▶ **WHAT IS NEEDED**: Copy out each line of the listing that has the word "Намибия" in it.
*****
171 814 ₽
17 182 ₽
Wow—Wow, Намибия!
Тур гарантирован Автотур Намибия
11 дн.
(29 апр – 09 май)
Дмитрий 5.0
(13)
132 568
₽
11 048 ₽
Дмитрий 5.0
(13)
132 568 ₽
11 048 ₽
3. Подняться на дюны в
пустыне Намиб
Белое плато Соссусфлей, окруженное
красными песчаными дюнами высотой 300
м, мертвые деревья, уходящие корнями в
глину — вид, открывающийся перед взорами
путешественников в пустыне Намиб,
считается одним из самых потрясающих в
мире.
*****
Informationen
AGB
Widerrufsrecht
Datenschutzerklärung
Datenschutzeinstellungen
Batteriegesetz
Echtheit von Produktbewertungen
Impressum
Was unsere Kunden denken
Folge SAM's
*****
▶ **SOLUTION TO THE EXERCISE**:
Wow—Wow, Намибия!
Тур гарантирован Автотур Намибия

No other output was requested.